A blue grass original

We tend to be uninterested in adaptive reuse projects that are little more than renovations or restorations. It’s not that they are unworthy because they are extremely important – contemporary adaptive reuse is based on sustainability principles on the one hand and heritage conservation as a basic social building block on the other. It’s just that we believe they should be the norm rather than the exception.

The Blue Grass Trust for Historic Preservation is typical of the many heritage trusts throughout the world that support the conservation of built heritage and the promotion of adaptive reuse has been one of their main tactics.

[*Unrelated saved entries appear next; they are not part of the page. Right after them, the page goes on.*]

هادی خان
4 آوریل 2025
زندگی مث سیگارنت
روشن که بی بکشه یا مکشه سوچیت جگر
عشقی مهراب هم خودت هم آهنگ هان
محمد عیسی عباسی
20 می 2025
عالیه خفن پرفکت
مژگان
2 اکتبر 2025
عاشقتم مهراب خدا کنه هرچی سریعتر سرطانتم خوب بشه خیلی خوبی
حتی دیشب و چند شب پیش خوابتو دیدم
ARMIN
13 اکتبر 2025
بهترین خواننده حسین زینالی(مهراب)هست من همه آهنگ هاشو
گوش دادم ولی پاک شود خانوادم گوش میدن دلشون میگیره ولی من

Founded in 1955 in Lexington, Kentucky to purchase and restore the 1814 Hunt-Morgan House, they then

helped save many other historic structures, including the Dudley House, Shakertown of Pleasant Hill, the Adam Rankin House, Henry Clay’s Law Office, Belle Breezing’s Row Houses, the Mary Todd Lincoln House, the Stilfield Log House and Benjamin Latrobe’s Pope Villa.

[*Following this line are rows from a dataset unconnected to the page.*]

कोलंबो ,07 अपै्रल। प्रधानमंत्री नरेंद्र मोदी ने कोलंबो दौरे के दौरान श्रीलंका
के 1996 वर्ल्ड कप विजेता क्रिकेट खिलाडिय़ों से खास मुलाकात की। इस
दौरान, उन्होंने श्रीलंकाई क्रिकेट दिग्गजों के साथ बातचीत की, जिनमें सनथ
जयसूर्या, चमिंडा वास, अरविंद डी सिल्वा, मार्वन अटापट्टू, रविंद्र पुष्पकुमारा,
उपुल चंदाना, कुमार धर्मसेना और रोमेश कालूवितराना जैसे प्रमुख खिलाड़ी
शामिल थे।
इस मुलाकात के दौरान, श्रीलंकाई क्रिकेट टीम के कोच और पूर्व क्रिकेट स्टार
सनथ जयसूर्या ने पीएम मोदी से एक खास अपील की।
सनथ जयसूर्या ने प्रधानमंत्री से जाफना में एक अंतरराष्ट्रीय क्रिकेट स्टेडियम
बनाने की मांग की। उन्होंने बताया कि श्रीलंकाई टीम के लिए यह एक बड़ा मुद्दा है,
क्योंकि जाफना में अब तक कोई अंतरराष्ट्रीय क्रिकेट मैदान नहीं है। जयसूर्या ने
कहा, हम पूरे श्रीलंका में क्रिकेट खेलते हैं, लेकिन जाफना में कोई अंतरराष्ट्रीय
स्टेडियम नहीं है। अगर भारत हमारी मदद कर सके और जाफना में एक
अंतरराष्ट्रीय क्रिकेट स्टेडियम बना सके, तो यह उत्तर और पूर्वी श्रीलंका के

And it’s Pope Villa that interests us here.

It was designed by Benjamin Latrobe, architect of the US Capitol and the man who put the stamp of the Greek Revival on American public buildings of the period.

The Villa is a delighfully domestic variation on Palladio’s rotunda villas.

The Pope Villa is Latrobe’s best surviving domestic design. Its plan is unique in American residential architecture: a perfect square, with a domed, circular rotunda in the center of the second story. Latrobe drew inspiration from 16th century Italian architect Andrea Palladio, but unlike Palladio’s villas, the cubic mass of the Pope Villa conceals within itself a surprising sequence of rectilinear and curvilinear rooms, dramatically splashed with light and shadow. Latrobe called these interior effects “scenery”; they reflect his reliance on the compositional principles of 18th century Picturesque landscape design. Latrobe’s fusion of classical sources and Picturesque theory places the Pope Villa among the most important buildings of Federal America.

That’s its heritage significance. Its significance as adaptive reuse lies in the way the Blue Grass Trust, in the restrained way that it is restoring and interpreting the building is turning it into a full scale teaching aid,

an exposition of early ninetenth century building techniques and a centre for training heritage architects and trades people.

It’s rare to see the basic principles of the ICOMOS Burra Charter,

to “do as much as is necessary and as little as possible” and “leaving original fabric in ‘as found’ condition” apparently being enacted in such a positive way and we look forward to seeing the restored building.